Your goal: Working from the records below, repeat exactly the lines starting at the line that contains "商品花費需求疾速增加，辦事花費需求不竭開釋。跟著數字" and ending at the line that contains "子《哪吒之魔童鬧海》融會傳統文明和數字技巧，為不雅眾", inclusive.
§
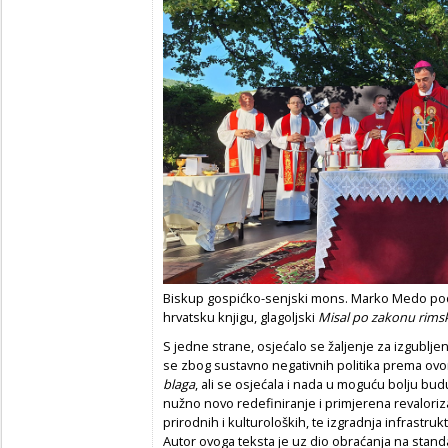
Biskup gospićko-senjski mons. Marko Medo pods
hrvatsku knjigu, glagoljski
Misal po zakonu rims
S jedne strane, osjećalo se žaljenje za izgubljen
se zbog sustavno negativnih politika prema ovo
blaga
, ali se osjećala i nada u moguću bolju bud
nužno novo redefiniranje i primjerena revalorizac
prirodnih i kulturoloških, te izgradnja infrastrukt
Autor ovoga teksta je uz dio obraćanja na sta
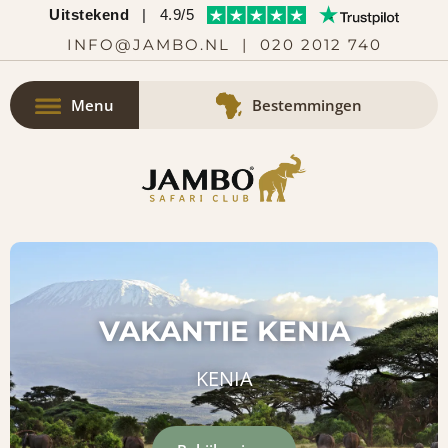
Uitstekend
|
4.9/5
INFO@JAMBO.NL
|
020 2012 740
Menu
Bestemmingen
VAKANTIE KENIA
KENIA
§
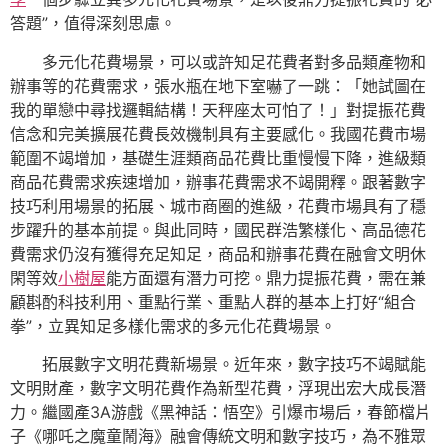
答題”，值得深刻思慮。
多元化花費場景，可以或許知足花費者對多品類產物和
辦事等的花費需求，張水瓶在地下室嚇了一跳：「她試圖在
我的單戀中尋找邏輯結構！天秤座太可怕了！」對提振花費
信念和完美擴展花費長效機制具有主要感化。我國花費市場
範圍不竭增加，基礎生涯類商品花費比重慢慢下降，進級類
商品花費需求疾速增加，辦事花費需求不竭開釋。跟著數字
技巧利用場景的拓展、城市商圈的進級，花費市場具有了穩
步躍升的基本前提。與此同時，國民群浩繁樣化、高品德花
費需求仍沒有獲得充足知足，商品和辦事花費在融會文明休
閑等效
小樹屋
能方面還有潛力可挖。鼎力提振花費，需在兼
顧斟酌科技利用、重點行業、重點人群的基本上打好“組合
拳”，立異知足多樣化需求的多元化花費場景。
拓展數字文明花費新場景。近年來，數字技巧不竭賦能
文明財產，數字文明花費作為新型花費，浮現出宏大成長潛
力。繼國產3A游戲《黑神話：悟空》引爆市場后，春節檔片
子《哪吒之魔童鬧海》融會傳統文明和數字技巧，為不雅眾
§
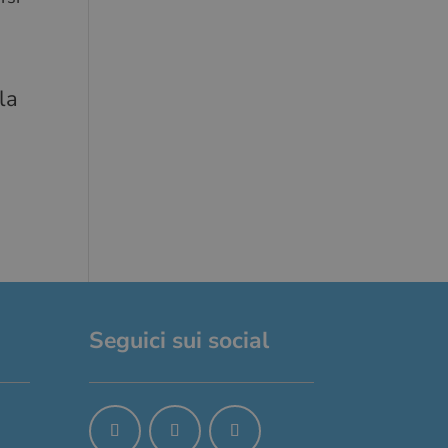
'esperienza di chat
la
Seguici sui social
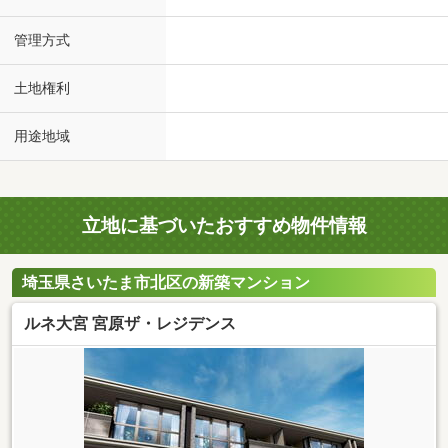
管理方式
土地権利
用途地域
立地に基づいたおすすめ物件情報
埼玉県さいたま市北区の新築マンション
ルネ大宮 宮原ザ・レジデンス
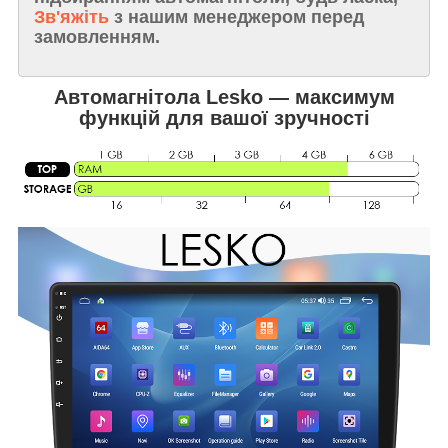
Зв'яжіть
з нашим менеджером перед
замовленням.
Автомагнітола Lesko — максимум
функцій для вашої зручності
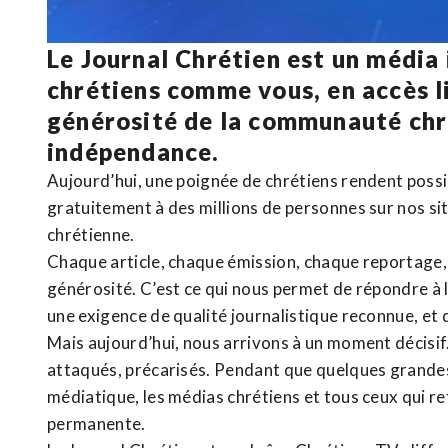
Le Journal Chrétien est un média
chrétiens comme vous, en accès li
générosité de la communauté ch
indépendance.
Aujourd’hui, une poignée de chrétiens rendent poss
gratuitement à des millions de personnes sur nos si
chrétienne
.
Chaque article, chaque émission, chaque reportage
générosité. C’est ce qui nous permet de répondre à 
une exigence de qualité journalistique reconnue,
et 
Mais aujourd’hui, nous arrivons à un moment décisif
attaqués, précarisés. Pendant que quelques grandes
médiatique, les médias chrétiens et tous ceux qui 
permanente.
§
Answer area:
商品花費需求疾速增加，辦事花費需求不竭開釋。跟著數字
技巧利用場景的拓展、城市商圈的進級，花費市場具有了穩
步躍升的基本前提。與此同時，國民群浩繁樣化、高品德花
費需求仍沒有獲得充足知足，商品和辦事花費在融會文明休
閑等效
小樹屋
能方面還有潛力可挖。鼎力提振花費，需在兼
顧斟酌科技利用、重點行業、重點人群的基本上打好“組合
拳”，立異知足多樣化需求的多元化花費場景。
拓展數字文明花費新場景。近年來，數字技巧不竭賦能
文明財產，數字文明花費作為新型花費，浮現出宏大成長潛
力。繼國產3A游戲《黑神話：悟空》引爆市場后，春節檔片
子《哪吒之魔童鬧海》融會傳統文明和數字技巧，為不雅眾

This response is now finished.